Activity >> Below are entries; copy exactly the lines from the one with "Descoperă cele mai bune oferte în categoria" through the one with "pentru a obține", both included, and leave out the rest.

Data records >>

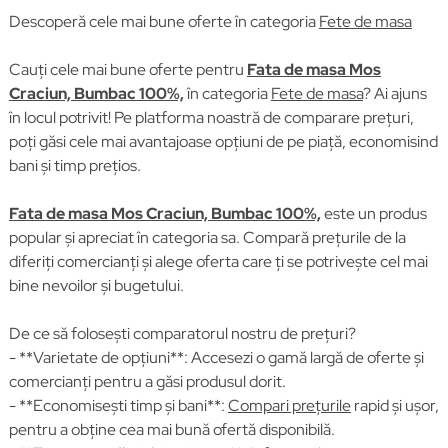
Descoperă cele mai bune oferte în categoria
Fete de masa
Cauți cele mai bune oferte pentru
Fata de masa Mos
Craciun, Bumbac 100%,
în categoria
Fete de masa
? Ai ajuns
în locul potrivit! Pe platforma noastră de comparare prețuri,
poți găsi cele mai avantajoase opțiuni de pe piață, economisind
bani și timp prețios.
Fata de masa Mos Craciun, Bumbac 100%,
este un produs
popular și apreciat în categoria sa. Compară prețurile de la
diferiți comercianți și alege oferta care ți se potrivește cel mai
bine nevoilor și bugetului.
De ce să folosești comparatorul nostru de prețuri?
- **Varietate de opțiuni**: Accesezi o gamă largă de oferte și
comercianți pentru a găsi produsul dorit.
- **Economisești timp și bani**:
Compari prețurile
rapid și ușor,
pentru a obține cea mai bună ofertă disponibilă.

==

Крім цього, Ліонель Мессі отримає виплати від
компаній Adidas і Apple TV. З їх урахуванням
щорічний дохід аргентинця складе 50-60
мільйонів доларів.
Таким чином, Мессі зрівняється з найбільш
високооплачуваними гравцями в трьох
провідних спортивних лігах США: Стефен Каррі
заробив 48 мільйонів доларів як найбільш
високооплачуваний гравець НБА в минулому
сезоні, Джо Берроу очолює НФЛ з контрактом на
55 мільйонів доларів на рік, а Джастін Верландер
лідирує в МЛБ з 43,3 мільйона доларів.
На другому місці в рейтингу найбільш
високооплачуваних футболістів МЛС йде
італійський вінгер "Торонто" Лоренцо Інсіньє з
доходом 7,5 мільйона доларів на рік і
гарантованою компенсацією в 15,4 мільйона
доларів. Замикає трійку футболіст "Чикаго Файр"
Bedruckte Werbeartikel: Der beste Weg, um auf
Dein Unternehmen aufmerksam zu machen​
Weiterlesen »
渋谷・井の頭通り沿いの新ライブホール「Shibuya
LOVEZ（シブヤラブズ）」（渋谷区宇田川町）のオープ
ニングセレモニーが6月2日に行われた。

Solution below >>
Descoperă cele mai bune oferte în categoria
Fete de masa
Cauți cele mai bune oferte pentru
Fata de masa Mos
Craciun, Bumbac 100%,
în categoria
Fete de masa
? Ai ajuns
în locul potrivit! Pe platforma noastră de comparare prețuri,
poți găsi cele mai avantajoase opțiuni de pe piață, economisind
bani și timp prețios.
Fata de masa Mos Craciun, Bumbac 100%,
este un produs
popular și apreciat în categoria sa. Compară prețurile de la
diferiți comercianți și alege oferta care ți se potrivește cel mai
bine nevoilor și bugetului.
De ce să folosești comparatorul nostru de prețuri?
- **Varietate de opțiuni**: Accesezi o gamă largă de oferte și
comercianți pentru a găsi produsul dorit.
- **Economisești timp și bani**:
Compari prețurile
rapid și ușor,
pentru a obține cea mai bună ofertă disponibilă.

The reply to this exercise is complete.